I know I've only had my Samick Sage for a few months now, and haven't even christened it yet, but I can't help but look down the road to an American made classic. 
 Both of these bows get great reviews, but I'm curious if one has an edge over the other.
 All opinions appreciated.
 Thanks, David


----------



## Etter2 (Oct 9, 2011)

I have a Damon Howatt Monterey, which is just a martin hunter made of rosewood, and it's a nicer bow than any Bear bow I've ever shot.  With that being said, I couldn't be more impressed with the Samick Red Stag.  I don't think that bow can be improved upon.


----------



## FVR (Oct 9, 2011)

I would have to go with the Super Kodiak as it's only 60" long and that is the length I prefer.

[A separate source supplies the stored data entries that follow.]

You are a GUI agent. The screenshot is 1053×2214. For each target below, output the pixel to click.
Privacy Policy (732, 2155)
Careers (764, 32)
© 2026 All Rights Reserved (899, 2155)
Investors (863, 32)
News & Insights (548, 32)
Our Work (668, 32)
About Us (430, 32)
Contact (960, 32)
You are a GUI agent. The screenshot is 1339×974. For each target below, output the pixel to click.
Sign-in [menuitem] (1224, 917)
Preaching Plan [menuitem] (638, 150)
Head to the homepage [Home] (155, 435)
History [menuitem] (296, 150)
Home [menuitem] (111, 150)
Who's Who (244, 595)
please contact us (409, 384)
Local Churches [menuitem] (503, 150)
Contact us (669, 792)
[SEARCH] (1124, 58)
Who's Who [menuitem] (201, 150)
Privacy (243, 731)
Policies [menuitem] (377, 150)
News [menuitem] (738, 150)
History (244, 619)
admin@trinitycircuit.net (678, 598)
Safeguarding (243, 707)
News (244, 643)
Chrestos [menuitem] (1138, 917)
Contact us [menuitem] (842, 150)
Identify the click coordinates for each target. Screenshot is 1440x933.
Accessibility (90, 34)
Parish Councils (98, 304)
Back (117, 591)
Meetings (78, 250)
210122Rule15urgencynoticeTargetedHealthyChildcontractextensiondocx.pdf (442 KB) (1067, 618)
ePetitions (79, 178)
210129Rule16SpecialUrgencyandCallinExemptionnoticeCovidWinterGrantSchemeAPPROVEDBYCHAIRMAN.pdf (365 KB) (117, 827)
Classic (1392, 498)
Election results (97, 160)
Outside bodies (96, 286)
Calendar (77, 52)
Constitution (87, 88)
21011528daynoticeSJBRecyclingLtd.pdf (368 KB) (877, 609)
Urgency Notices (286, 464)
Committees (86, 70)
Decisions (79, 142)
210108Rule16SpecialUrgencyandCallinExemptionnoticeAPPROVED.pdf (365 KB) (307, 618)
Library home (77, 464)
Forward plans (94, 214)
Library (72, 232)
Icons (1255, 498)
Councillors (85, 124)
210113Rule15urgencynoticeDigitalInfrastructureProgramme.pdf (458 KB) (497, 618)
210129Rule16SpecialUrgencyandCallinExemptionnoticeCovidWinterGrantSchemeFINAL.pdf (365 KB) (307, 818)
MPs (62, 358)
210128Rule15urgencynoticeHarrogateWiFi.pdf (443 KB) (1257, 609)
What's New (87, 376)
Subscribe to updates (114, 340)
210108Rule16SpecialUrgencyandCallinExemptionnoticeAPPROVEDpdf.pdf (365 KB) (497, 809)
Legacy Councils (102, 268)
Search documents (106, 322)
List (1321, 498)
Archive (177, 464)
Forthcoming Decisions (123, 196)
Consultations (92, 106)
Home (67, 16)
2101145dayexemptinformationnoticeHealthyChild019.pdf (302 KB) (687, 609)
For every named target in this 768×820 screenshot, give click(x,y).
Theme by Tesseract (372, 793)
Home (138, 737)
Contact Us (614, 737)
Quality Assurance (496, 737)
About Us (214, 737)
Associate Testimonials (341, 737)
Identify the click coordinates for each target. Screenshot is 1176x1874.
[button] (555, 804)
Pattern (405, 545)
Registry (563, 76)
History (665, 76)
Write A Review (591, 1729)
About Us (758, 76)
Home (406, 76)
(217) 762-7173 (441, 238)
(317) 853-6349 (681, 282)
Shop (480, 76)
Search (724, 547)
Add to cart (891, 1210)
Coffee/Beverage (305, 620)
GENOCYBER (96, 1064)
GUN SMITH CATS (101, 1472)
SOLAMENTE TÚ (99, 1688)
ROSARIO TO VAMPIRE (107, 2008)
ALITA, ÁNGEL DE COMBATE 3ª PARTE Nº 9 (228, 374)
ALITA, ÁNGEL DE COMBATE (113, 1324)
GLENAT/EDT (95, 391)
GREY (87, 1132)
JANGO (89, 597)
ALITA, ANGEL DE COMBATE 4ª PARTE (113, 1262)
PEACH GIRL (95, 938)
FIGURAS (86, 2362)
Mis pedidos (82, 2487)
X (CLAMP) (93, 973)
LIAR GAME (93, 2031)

Like comparing red and green apples.


I personally would not trade my Kodiak Hunter for either of them.  It's the 58" model and the bow was made for me back in 68.  It only took me 43 years to find it.


----------



## Apex Predator (Oct 9, 2011)

If you are talking older bows, I'd say they are close to the same quality, with the Hunter having a definite performance edge.  If you are talking newer ones, I'd give the edge to Martin/Howatt all the way.


----------



## gtfisherman (Oct 10, 2011)

Kind of hard not to like the Fred Bear...


----------



## Bubbaforsure (Oct 10, 2011)

gtfisherman said:


> Kind of hard not to like the Fred Bear...



X2...


----------



## TIMBERGHOST (Oct 10, 2011)

Both are very good production bows.  For the money though,  I like the Martin Hunter. I think the attention to detail and craftsmanship are better on the Damon Howatt/Martin bow than the Bear.


----------



## Blueridge (Oct 10, 2011)

Shoot em both both and then YOU can decide. both good bows


----------



## Gordief (Oct 10, 2011)

you already have a "production" bow... save up & go with a custom.

you will end up there at some point.


----------